Our implementation is derived from Vladimir Agafonkin's https://github.com/mourner/quickselect with minute modifications.
quickselectFloat(array, i, left): number
Like quickselect
but i
, and left
, can be floats. If the aren't integers, this will return a linear interpolation(†) between Math.floor(i)
and ceil(i)
proporional to the decimal part.
array
ends up with array[ceil(i)]
equals to array.sort((a, b) => a-b)[ceil(i)]
(see quickselect()
for how the rest of the array ends up).
Values at indices smaller than ceil(left)
are left untouched (see quickselect
for the details)
†. My implementation is quite naive, there are considerations in that section that are beyond my current understanding.
percentile(array, p, left)
Where p
is a decimal value between 0
and 1
.
Equivalent to quickselectFloat(array, p * (array.length - 1), left * (array.length - 1))
median(array)
Equivalent to percentile(array, .5)
.
MAD(array, median = median(array))
Returns the median absolute deviation of the array, a robust mesure of variablility that stands in for standard deviation.
It uses quickselectFloat(array, (a, b) => abs(a - median) - abs(b - median))
under the hood and reorders the values in array
accordingly.
Statistical tests
We provide the Wilcoxon rank-sum test and the Mann-Whitne U test.
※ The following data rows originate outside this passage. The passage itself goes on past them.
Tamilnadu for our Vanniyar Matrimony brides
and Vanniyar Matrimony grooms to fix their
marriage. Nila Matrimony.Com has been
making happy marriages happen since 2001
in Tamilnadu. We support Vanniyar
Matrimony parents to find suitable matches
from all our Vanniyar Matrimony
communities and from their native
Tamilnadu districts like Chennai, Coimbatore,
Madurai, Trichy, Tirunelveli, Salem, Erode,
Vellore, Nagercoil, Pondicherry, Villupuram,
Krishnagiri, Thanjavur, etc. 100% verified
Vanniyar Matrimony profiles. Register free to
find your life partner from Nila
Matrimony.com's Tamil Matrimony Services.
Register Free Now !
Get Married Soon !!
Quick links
These are bare, limited versions of the corresponding SciPy routines. I've only implemented what I need for bunchmark, if you need more feel free to open an issue, or idealy a PR. Some things are easy to implement (one-tailed tests, optional continuity correction). Exact probability calculations and alternative zero-hanlding procedures for the Wilcoxon test would be a bit more involved.
mwu(A: number[], B: number[]): {U: number, z: number, p:number}
The Mann-Whitney U test
- two tailed
- asymptotic p-value estimation (can't be used when N<8), with continuity correction (more conservative)
- Assumes that
A
andB
don't contain NaNs
Inspired by the second method found in https://en.wikipedia.org/w/index.php?title=Mann%E2%80%93Whitney_U_test&oldid=1188631305#Calculations and sci-py for the tie correction of the variance computation
wilcoxon(D: number[]): {T: number, z: number, p: number}
A Wilcoxon rank-sum test:
- two tailed
- Pratt signed-rank zero procedure
- asymptotic p-value estimation (can't be used when N < 10), with continuity correction (more conservative)
- Assumes that
D
doesn't contain NaNs
This is based on https://en.wikipedia.org/wiki/Wilcoxon_signed-rank_test#Ties and scipy.stats.wilcoxon
wilcoxon(A: number[], B: number): {T: number, z: number, p: number}
Equivalent to wilcoxon(D)
where D is the pairwise difference between A
and B
.
- Assumes that
A
andB
don't contain NaNs
Probability helpers
Hereunder, "variable" is meant in the statistical sense.
pForZ(z)
Gets the p-value corresponding to a z-value (the probability of finding a value smaller than z by chance in a normally distributied variable).
This is based on a z-table built with scipy.stats.sf()
with 0.001
granularity in the z-domain, for z
between 0
and 9.999
. That level of precision is sufficient for our use case.
To get even more precision, we'd have to approximate the integral from -Infinity
to z
for the normal distribution using the sum of trapeze algorithm (there are no closed-form equations to compute these values).
Equivalent to scipy.stats.cdf(round(z, 3))
in SciPy or pnorm(round(z, 3))
in R.
zForP(p)
Find z
such that the probability of finding a value smaller than than it in a normally distributed variable has a probability p
.
Equivalent to scipy.stats.norm.ppf(p)
in SciPy and qnorm(p)
in R.
This is a direct port of the SciPy C++ version.